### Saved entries
----

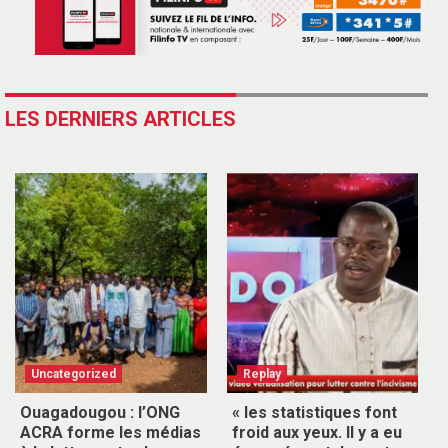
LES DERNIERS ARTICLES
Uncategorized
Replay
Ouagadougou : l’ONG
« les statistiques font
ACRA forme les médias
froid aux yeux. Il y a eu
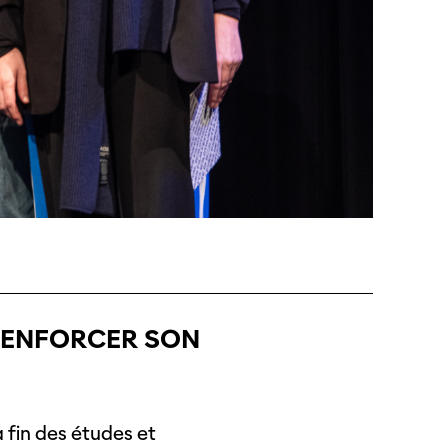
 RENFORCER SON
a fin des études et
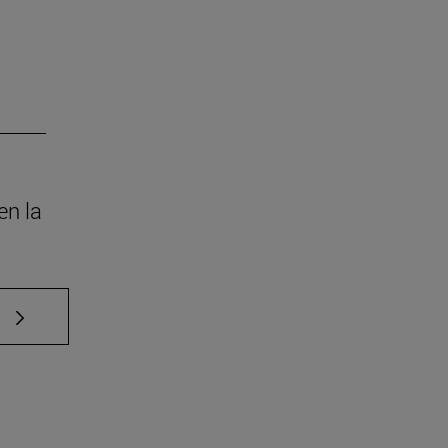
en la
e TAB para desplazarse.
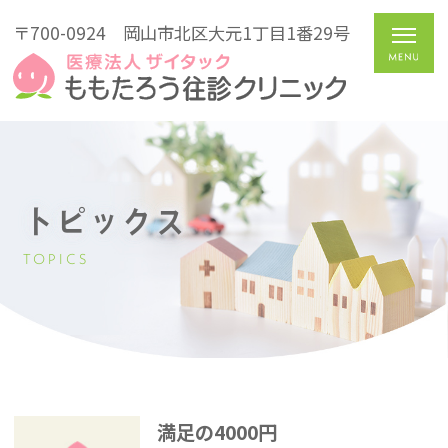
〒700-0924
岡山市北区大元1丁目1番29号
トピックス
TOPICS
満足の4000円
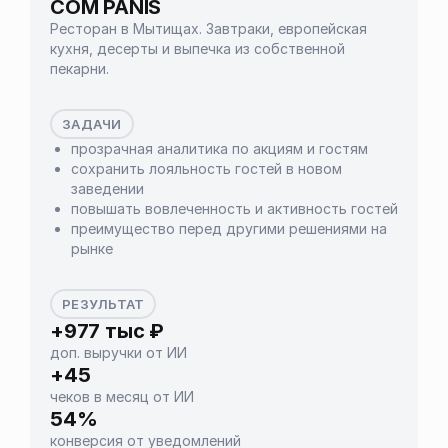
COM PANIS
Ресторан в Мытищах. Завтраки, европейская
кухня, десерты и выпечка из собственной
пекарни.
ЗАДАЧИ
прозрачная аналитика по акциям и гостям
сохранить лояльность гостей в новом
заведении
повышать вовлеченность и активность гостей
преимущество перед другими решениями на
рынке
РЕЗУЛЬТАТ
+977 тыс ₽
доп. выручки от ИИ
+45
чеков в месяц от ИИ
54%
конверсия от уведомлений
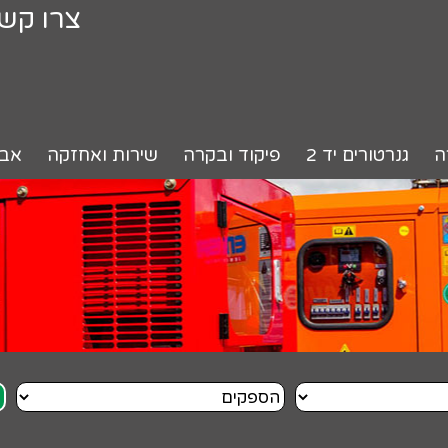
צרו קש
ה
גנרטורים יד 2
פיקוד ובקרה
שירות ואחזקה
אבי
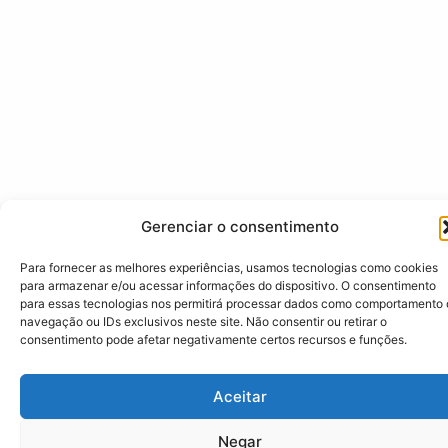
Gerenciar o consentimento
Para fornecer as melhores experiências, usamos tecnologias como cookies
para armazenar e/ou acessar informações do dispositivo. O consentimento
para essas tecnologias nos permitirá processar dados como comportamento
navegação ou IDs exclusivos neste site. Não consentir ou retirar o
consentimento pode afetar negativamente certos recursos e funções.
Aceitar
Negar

----

Search the entries above for the word "гостей" and copy each line where it appears.

сохранить лояльность гостей в новом
повышать вовлеченность и активность гостей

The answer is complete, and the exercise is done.